Katz's colleagues clearly like her storytelling. She's won two Tony Awards, and this year, she received two additional nominations for Best Lighting Design of a Musical---one for Follies and the other for Once.
Both shows offer meaty challenges for a lighting designer, and they pushed Katz is different ways.
Follies, the Sondheim revival that's currently at L.A.'s Ahmanson Theatre after a Broadway run last fall, demands an elaborate, haunted world. As retired showgirls gather for a reunion, their younger selves weave around them, stepping from the past to relive old routines, fights, and love affairs.
"It's a show of darkness rather than light," Katz says. "[It's] a fascinating piece for a lighting designer because it plays in all these different time periods."
Katz uses color to make the time periods clear. "The older selves are in 'today lighting'---white light would be the easiest way to describe it---and when their younger selves come out, they're in this kind of teal, blue-green look," she explains. "We also make the follow spots on the young couple that very same [blue-greeen] color, so you'll have them close to [the older couple] but in a different light. A lot of that has to do with what's happened with lighting, because it's gotten so much more sophisticated. You can have someone standing three feet away from another person and have them in two different colors like that."
It's possible that audiences won't notice these details, since lighting design is notoriously easy to overlook. When it works, we just accept the world it creates, the way we accept the light outside.
But that's how it should be. "The two most important things are the storytelling and the actor," Katz says. "For me, I'm constantly trying to make that person look great in the context of the piece. Sometimes 'great' means they look horrible, because that's what the story needs, but essentially, you're trying to pull the actor away from the background."
There's a spirit of collaboration in that attitude, which may explain why Katz is so enthusiastic about Once, now on Broadway at the Jacobs.
She says, "There's no way to talk about Once without talking about all the other aspects of Once. It's not just the lighting. It really is the way it's staged. It's the choreography. It's Bob Crowley's set, and it's the actors."

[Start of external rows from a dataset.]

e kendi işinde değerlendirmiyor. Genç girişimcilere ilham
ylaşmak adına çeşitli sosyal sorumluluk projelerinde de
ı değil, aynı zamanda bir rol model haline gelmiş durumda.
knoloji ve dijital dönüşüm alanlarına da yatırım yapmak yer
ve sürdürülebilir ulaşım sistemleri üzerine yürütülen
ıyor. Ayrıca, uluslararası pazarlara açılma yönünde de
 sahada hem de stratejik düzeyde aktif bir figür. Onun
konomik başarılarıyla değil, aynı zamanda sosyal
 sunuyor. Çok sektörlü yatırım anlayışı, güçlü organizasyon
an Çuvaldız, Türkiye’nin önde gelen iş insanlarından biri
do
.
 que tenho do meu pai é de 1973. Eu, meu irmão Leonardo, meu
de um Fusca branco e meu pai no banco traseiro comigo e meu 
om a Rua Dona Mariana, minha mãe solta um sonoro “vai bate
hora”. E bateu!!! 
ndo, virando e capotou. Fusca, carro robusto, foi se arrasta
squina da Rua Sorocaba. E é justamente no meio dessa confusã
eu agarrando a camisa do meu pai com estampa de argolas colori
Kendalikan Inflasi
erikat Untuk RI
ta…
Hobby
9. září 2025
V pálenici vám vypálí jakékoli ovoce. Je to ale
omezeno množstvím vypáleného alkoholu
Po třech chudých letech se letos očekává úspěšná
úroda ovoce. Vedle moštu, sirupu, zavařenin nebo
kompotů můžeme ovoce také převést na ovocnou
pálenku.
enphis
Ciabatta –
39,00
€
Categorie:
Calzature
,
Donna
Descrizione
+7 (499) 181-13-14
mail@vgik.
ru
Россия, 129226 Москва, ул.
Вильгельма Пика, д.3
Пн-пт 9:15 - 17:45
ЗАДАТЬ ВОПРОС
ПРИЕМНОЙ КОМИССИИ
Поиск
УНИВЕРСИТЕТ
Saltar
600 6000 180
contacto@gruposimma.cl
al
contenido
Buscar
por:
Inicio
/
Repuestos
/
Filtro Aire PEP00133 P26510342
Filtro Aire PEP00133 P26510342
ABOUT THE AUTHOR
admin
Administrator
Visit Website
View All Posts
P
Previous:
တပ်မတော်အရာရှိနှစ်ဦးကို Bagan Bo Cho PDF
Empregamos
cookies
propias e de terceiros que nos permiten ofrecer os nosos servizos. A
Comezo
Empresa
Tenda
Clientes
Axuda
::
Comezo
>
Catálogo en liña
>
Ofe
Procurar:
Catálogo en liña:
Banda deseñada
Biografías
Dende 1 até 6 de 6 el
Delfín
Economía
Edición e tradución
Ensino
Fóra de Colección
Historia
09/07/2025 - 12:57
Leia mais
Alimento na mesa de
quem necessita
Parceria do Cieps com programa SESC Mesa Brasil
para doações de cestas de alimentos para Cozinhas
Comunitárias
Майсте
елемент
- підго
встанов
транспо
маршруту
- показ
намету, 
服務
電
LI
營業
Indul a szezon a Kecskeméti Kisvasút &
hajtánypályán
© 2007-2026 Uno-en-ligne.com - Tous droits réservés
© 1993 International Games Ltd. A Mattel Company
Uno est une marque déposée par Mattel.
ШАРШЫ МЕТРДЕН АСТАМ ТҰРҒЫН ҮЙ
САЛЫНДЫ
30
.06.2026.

Still, Katz's lighting has to accomplish many things. As it tells the story of a bittersweet romance between an Irish singer-songwriter and a Czech pianist, the musical uses a sparse theatrical language. Locations are suggested, not literally created, and lighting is often our first clue that we're in a house or a shop or nightclub. [Read our conversation with Bob Crowley about his Tony-nominated set design.]
As the show developed, Katz chose squares of light to suggest "inside spaces." She explains, "The idea took on its own life. There's that great line where the father says, 'Is he okay?' and [the Czech musician] says, 'He's a little stopped.' All these rooms are small and confined and 'stopped,' and then all of a sudden, we open up, and everybody's playing music."
The rest of the team supported Katz's vision. Crowley's set, for instance, is covered in mirrors, and occasionally they reflected light in a distracting way. Katz recalls, "I'd hear, 'Oh my God, Natasha, there's some sort of light that's hitting that mirror. Is there anything you can do about it?' And Bob Crowley's hand would go up quicker than anybody's: 'Oh, darling, don't worry. I'll spray that down.' And that's why I literally can't talk about anything I've done on this show without it being in the context of everybody else.
You think that collaboration is everybody sitting in the room early on, but the collaboration continues all the way through."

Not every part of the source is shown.